FIG. 1 is a schematic explanatory view showing an embodiment of a surface shape measuring apparatus of the present invention.

[Explanation of symbols]

 DESCRIPTION OF SYMBOLS 1 Measured object 2 Pressure container 3 Packing ring 4 Sample holder 5 Light transmissive abutment body 6 Spacer ring 7 Pressure tube 8 Pressure regulator 9 Pressurizing fluid 10 Pressure gauge 11 Light source 12 Spectral filter 13 Light source beer Beam splitter 14 Linic interferometer 15 Interferometer beam splitter 16 Object to be measured side objective lens

Claims (2)

[Claims] 1. A measuring method in which a surface of an object to be measured is irradiated with a light beam and the reflected light is used to measure the surface shape of the object to be measured.
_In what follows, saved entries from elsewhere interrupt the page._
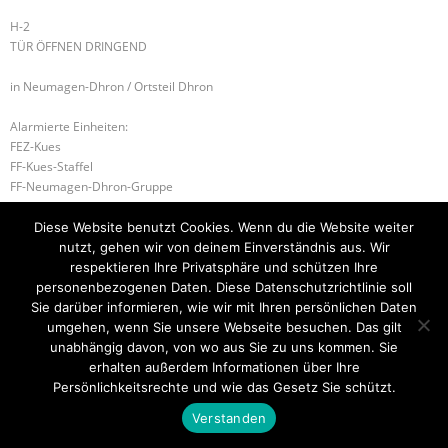
H-2
TÜR ÖFFNEN DRINGEND
in Neumagen-Dhron / Ortsteil Dhron
Alarmierte Einheiten:
FEZ-Kues
FF-Kues-Staffel
FF-Neumagen-Dhron-Gruppe
BeKu WL
Diese Website benutzt Cookies. Wenn du die Website weiter
nutzt, gehen wir von deinem Einverständnis aus. Wir
W-2 WASSERRETTUNGSEINSATZ
H-2 TÜR ÖFFNEN DRINGEND
respektieren Ihre Privatsphäre und schützen Ihre
personenbezogenen Daten. Diese Datenschutzrichtlinie soll
Sie darüber informieren, wie wir mit Ihren persönlichen Daten
umgehen, wenn Sie unsere Webseite besuchen. Das gilt
Startseite
Einsätze
Mitglied werden
Über uns
Bilder
unabhängig davon, von wo aus Sie zu uns kommen. Sie
Kontakt
erhalten außerdem Informationen über Ihre
Theme by
Think Up Themes Ltd
. Powered by
WordPress
.
Persönlichkeitsrechte und wie das Gesetz Sie schützt.
Verstanden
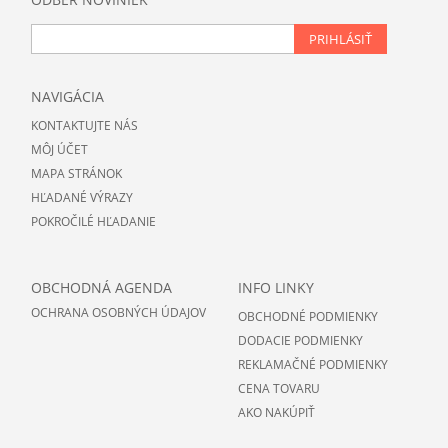
PRIHLÁSIŤ
NAVIGÁCIA
KONTAKTUJTE NÁS
MÔJ ÚČET
MAPA STRÁNOK
HĽADANÉ VÝRAZY
POKROČILÉ HĽADANIE
OBCHODNÁ AGENDA
INFO LINKY
OCHRANA OSOBNÝCH ÚDAJOV
OBCHODNÉ PODMIENKY
DODACIE PODMIENKY
REKLAMAČNÉ PODMIENKY
CENA TOVARU
AKO NAKÚPIŤ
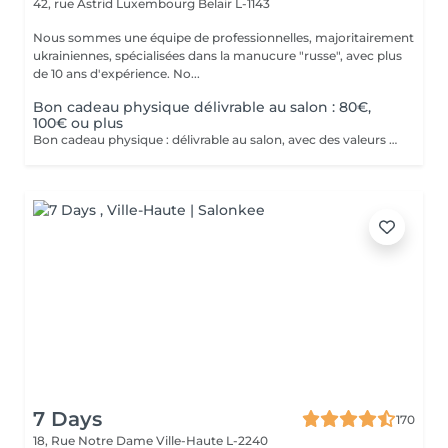
42, rue Astrid
Luxembourg Belair L-1143
Nous sommes une équipe de professionnelles, majoritairement
ukrainiennes, spécialisées dans la manucure "russe", avec plus
de 10 ans d'expérience. No...
Bon cadeau physique délivrable au salon : 80€,
100€ ou plus
Bon cadeau physique : délivrable au salon, avec des valeurs possibles de 80€, 100€ ou plus de 100€. Bon cadeau électronique : délivrable par email, avec une valeur à choisir librement, à acheter directement sur ce site internet. Nos bons cadeaux sont valables sur tous nos services et peuvent être utilisés en plusieurs fois.
7 Days
170
18, Rue Notre Dame
Ville-Haute L-2240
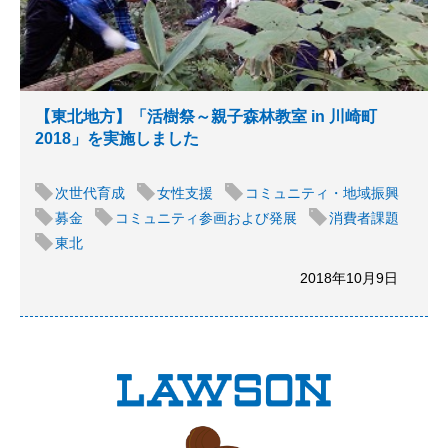
【東北地方】「活樹祭～親子森林教室 in 川崎町
2018」を実施しました
次世代育成
女性支援
コミュニティ・地域振興
募金
コミュニティ参画および発展
消費者課題
東北
2018年10月9日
The light-transmitting abutting body that transmits the working light is brought into contact with or brought close to a distance within 0.1 mm, and at the same time, the back surface of the measured object is pressed by a fluid pressurized to atmospheric pressure or higher, and the surface of the measured object is exposed to light. A surface shape measuring method characterized by measuring the surface shape of an object to be measured by an optical method by irradiating a light beam on the surface of the object to be measured through the transparent object while pressing the transparent object. 2. An optical measuring means for irradiating a surface of an object to be measured with a light beam and measuring the surface shape of the object to be measured by an optical method using the reflected light, and at least a part of the surface of the object to be measured. The surface of the object to be measured is provided with means for bringing a light-transmitting contact body that transmits the measuring light beam into contact with the object or bringing the object into contact with the object within 0.1 mm and a fluid pressing means for bringing the fluid into contact with the back surface of the object to be pressed. A surface shape measuring device for measuring the surface shape of an object to be measured by an optical method by irradiating a light beam on the surface of the object to be measured through the optically transparent contact body while pressing the light-transmitting contact body.